First, let's set the current revision beige to receive 100% traffic. This will ensure that your future Cloud Function deployments do not receive any traffic. By default, Cloud Functions sets 100% traffic to the revision with the latest
flag. By manually specifying that this current revision beige should receive all the traffic, the revision with the latest
flag will no longer receive 100% traffic. See documentation.
# get the revision name BEIGE_REVISION=$(gcloud run revisions list --service gradual-rollouts-gcf \ --region $REGION --format 'value(REVISION)') # now set 100% traffic to that revision gcloud run services update-traffic gradual-rollouts-gcf --to-revisions=$BEIGE_REVISION=100 --region $REGION
You'll see output similar to Traffic: 100% gradual-rollouts-gcf2-00001-yox
Now you can deploy a new revision that will not receive any traffic.
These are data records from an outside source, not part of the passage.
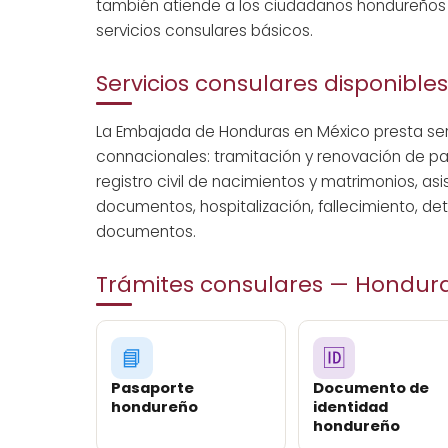
también atiende a los ciudadanos hondureños re
servicios consulares básicos.
Servicios consulares disponibles
La Embajada de Honduras en México presta serv
connacionales: tramitación y renovación de p
registro civil de nacimientos y matrimonios, a
documentos, hospitalización, fallecimiento, de
documentos.
Trámites consulares — Hondur
📘
🆔
Pasaporte
Documento de
hondureño
identidad
hondureño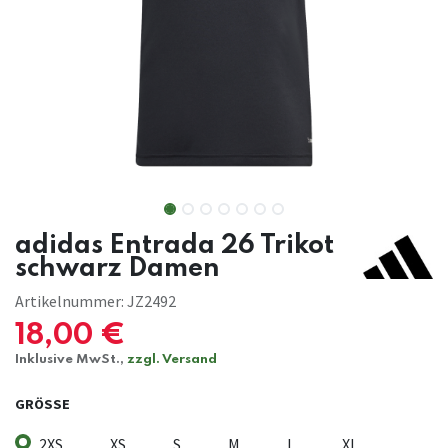
adidas Entrada 26 Trikot
schwarz Damen
Artikelnummer:
JZ2492
18,00
€
Inklusive MwSt.,
zzgl. Versand
GRÖSSE
2XS
XS
S
M
L
XL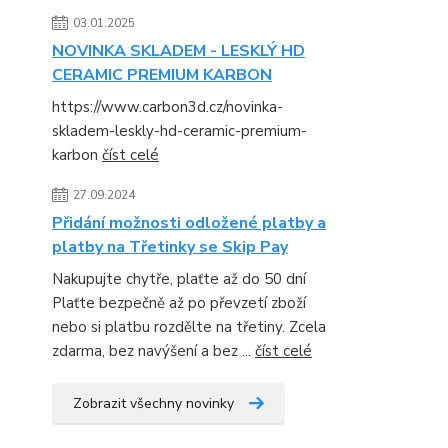
03.01.2025
NOVINKA SKLADEM - LESKLÝ HD
CERAMIC PREMIUM KARBON
https://www.carbon3d.cz/novinka-
skladem-leskly-hd-ceramic-premium-
karbon
číst celé
27.09.2024
Přidání možnosti odložené platby a
platby na Třetinky se Skip Pay
Nakupujte chytře, plaťte až do 50 dní
Plaťte bezpečně až po převzetí zboží
nebo si platbu rozdělte na třetiny. Zcela
zdarma, bez navýšení a bez ...
číst celé
Zobrazit všechny novinky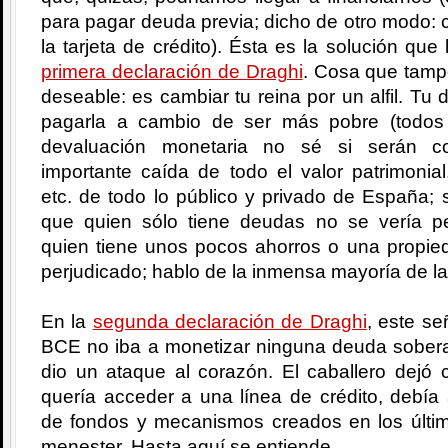
para pagar deuda previa; dicho de otro modo: c
la tarjeta de crédito). Ésta es la solución que
primera declaración de Draghi
. Cosa que tamp
deseable: es cambiar tu reina por un alfil. T
pagarla a cambio de ser más pobre (todos
devaluación monetaria no sé si serán c
importante caída de todo el valor patrimonial
etc. de todo lo público y privado de España;
que quien sólo tiene deudas no se vería pe
quien tiene unos pocos ahorros o una propied
perjudicado; hablo de la inmensa mayoría de la
En la
segunda declaración de Draghi
, este se
BCE no iba a monetizar ninguna deuda soberan
dio un ataque al corazón. El caballero dejó 
quería acceder a una línea de crédito, debía
de fondos y mecanismos creados en los últ
menester. Hasta aquí se entiende.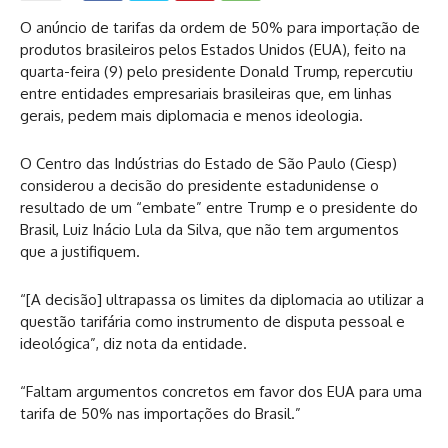
O anúncio de tarifas da ordem de 50% para importação de
produtos brasileiros pelos Estados Unidos (EUA), feito na
quarta-feira (9) pelo presidente Donald Trump, repercutiu
entre entidades empresariais brasileiras que, em linhas
gerais, pedem mais diplomacia e menos ideologia.
O Centro das Indústrias do Estado de São Paulo (Ciesp)
considerou a decisão do presidente estadunidense o
resultado de um “embate” entre Trump e o presidente do
Brasil, Luiz Inácio Lula da Silva, que não tem argumentos
que a justifiquem.
“[A decisão] ultrapassa os limites da diplomacia ao utilizar a
questão tarifária como instrumento de disputa pessoal e
ideológica”, diz nota da entidade.
“Faltam argumentos concretos em favor dos EUA para uma
tarifa de 50% nas importações do Brasil.”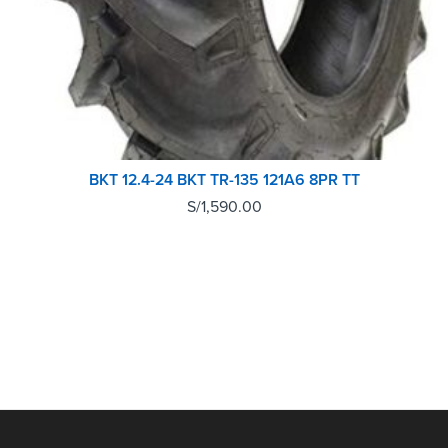
BKT 12.4-24 BKT TR-135 121A6 8PR TT
S/
1,590.00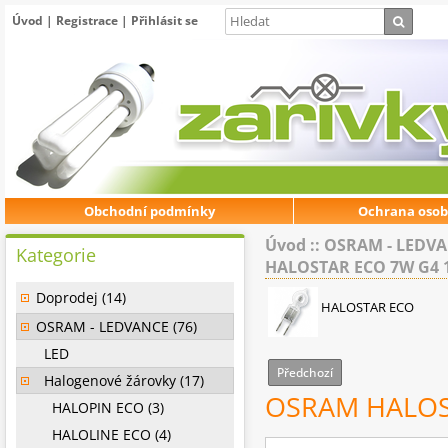
Úvod
|
Registrace
|
Přihlásit se
Obchodní podmínky
Ochrana osob
Úvod
::
OSRAM - LEDV
Kategorie
HALOSTAR ECO 7W G4 1
Doprodej (14)
HALOSTAR ECO
OSRAM - LEDVANCE (76)
LED
Předchozí
Halogenové žárovky (17)
OSRAM HALOST
HALOPIN ECO (3)
HALOLINE ECO (4)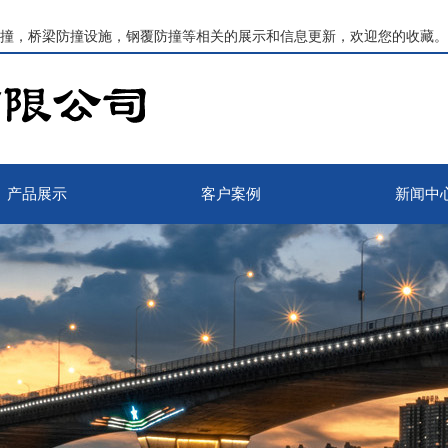
撞，桥梁防撞设施，钢覆防撞等相关的展示和信息更新，欢迎您的收藏。
产品展示
客户案例
新闻中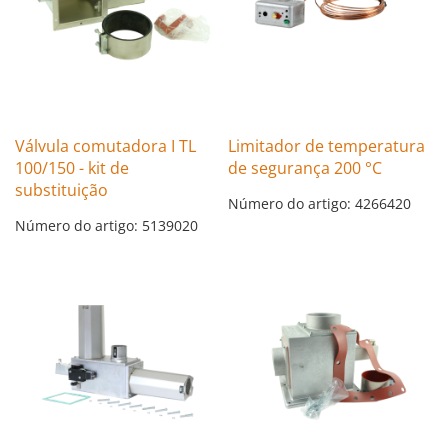
Válvula comutadora I TL
Limitador de temperatura
100/150 - kit de
de segurança 200 °C
substituição
Número do artigo: 4266420
Número do artigo: 5139020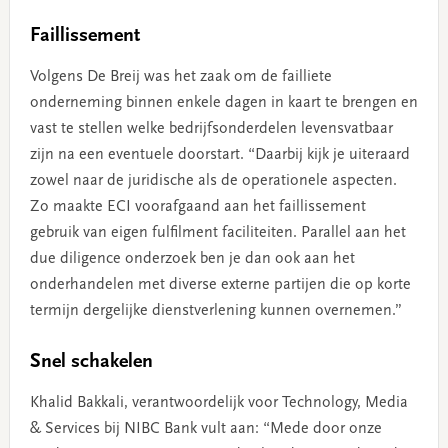
Faillissement
Volgens De Breij was het zaak om de failliete
onderneming binnen enkele dagen in kaart te brengen en
vast te stellen welke bedrijfsonderdelen levensvatbaar
zijn na een eventuele doorstart. “Daarbij kijk je uiteraard
zowel naar de juridische als de operationele aspecten.
Zo maakte ECI voorafgaand aan het faillissement
gebruik van eigen fulfilment faciliteiten. Parallel aan het
due diligence onderzoek ben je dan ook aan het
onderhandelen met diverse externe partijen die op korte
termijn dergelijke dienstverlening kunnen overnemen.”
Snel schakelen
Khalid Bakkali, verantwoordelijk voor Technology, Media
& Services bij NIBC Bank vult aan: “Mede door onze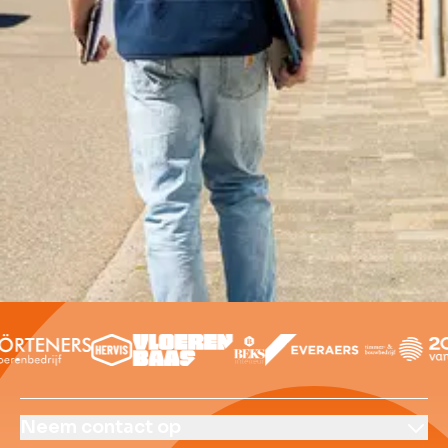
Offerte aanvragen
Contact opnemen
Over ons
Contact
Klantenverhalen
Veelgestelde vrag
Neem contact op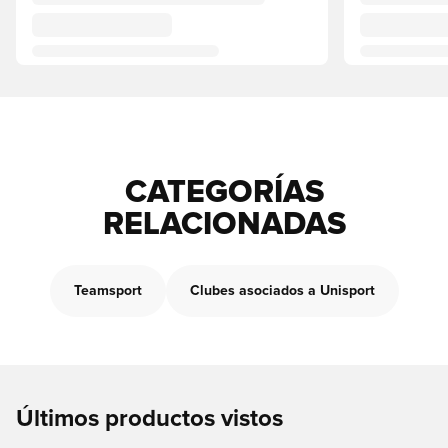
CATEGORÍAS
RELACIONADAS
Teamsport
Clubes asociados a Unisport
Últimos productos vistos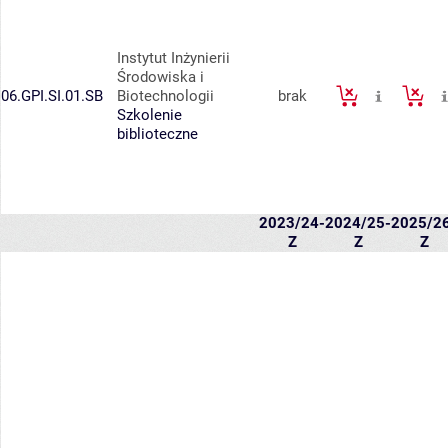
Instytut Inżynierii
Środowiska i
06.GPI.SI.01.SB
Biotechnologii
brak
Szkolenie
biblioteczne
2023/24-
2024/25-
2025/2
Z
Z
Z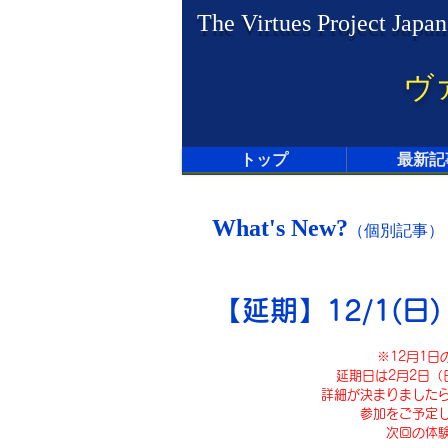
The Virtues Project Japan
ヴ
トップ
最新記
What's New?
（個別記事）
【延期】12/1(日
※12月1
延期日は2月2日（
詳細が決まりました
参加をご予定
次回の体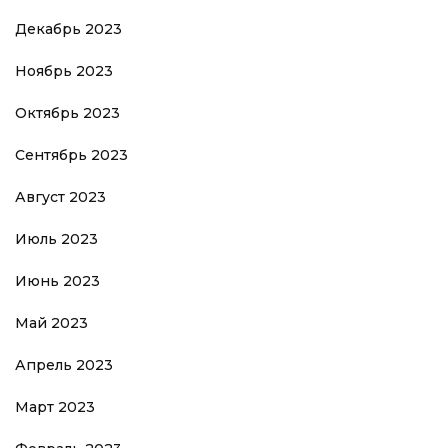
Декабрь 2023
Ноябрь 2023
Октябрь 2023
Сентябрь 2023
Август 2023
Июль 2023
Июнь 2023
Май 2023
Апрель 2023
Март 2023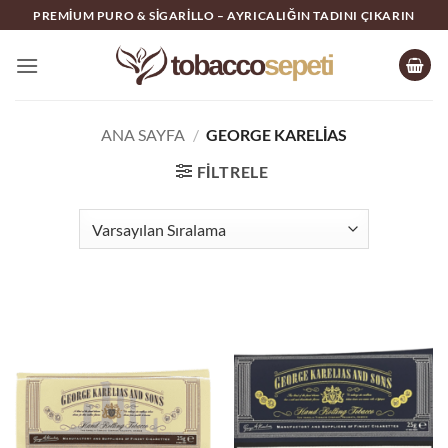
İçeriğe
PREMIUM PURO & SIGARILLO – AYRICALIĞIN TADINI ÇIKARIN
atla
ANA SAYFA
/
GEORGE KARELIAS
FILTRELE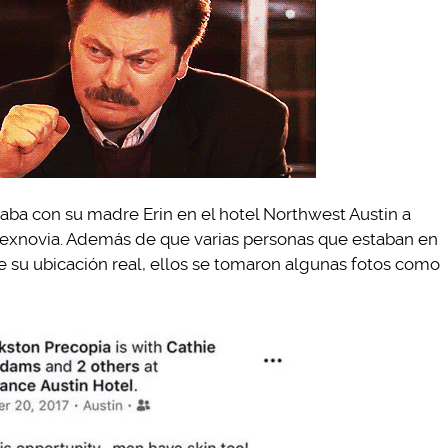
aba con su madre Erin en el hotel Northwest Austin a
 exnovia. Además de que varias personas que estaban en
e su ubicación real, ellos se tomaron algunas fotos como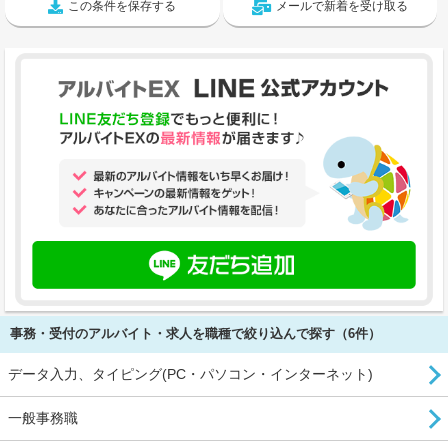
この条件を保存する
メールで新着を受け取る
事務・受付のアルバイト・求人を職種で絞り込んで探す（6件）
データ入力、タイピング(PC・パソコン・インターネット)
一般事務職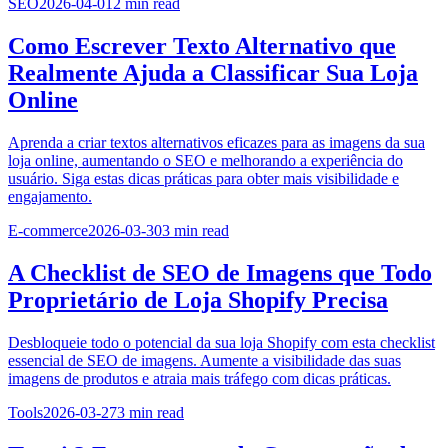
SEO
2026-04-01
2
min read
Como Escrever Texto Alternativo que
Realmente Ajuda a Classificar Sua Loja
Online
Aprenda a criar textos alternativos eficazes para as imagens da sua
loja online, aumentando o SEO e melhorando a experiência do
usuário. Siga estas dicas práticas para obter mais visibilidade e
engajamento.
E-commerce
2026-03-30
3
min read
A Checklist de SEO de Imagens que Todo
Proprietário de Loja Shopify Precisa
Desbloqueie todo o potencial da sua loja Shopify com esta checklist
essencial de SEO de imagens. Aumente a visibilidade das suas
imagens de produtos e atraia mais tráfego com dicas práticas.
Tools
2026-03-27
3
min read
Instead of making any code changes, you can update the BG_COLOR environment variable for this revision.
To deploy a Cloud Run function directly onto Cloud Run, run the following command:
# update color BG_COLOR=lavender # deploy the function that will not receive any traffic gcloud beta run deploy gradual-rollouts-gcf \ --source . \ --function helloWorld \ --region $REGION \ --no-allow-unauthenticated \ --update-env-vars BG_COLOR=$BG_COLOR
If you prefer to deploy as a Cloud Functions 2nd gen, use the following command:
# update color BG_COLOR=lavender # deploy the function that will not receive any traffic gcloud functions deploy gradual-rollouts-gcf \ --gen2 \ --runtime nodejs20 \ --entry-point helloHttp \ --source . \ --region $REGION \ --trigger-http \ --no-allow-unauthenticated \ --update-env-vars BG_COLOR=$BG_COLOR \ --tag $BG_COLOR
Now update the SERVICE_URL environment variable to use the gradual-rollouts-gcf function
SERVICE_URL=$(gcloud run services describe gradual-rollouts-gcf --platform managed --region $REGION --format 'value(status.url)')
and now when you curl the service
curl -H "Authorization: bearer $(gcloud auth print-identity-token)" -X GET $SERVICE_URL
you will see the beige color, even though lavender was the most recently deployed revision.
<html><body style="background-color:beige;"><div><p>Hello from gradual-rollouts-gcf-24jan16-staging-2-00001-kop using color beige</p></div></body></html>
Test a Revision serving 0% traffic
Suppose you have verified that your revision deployed successfully and that it is serving 0% traffic. Even though it has passed health checks, you still want to verify that this revision is using the lavender background color.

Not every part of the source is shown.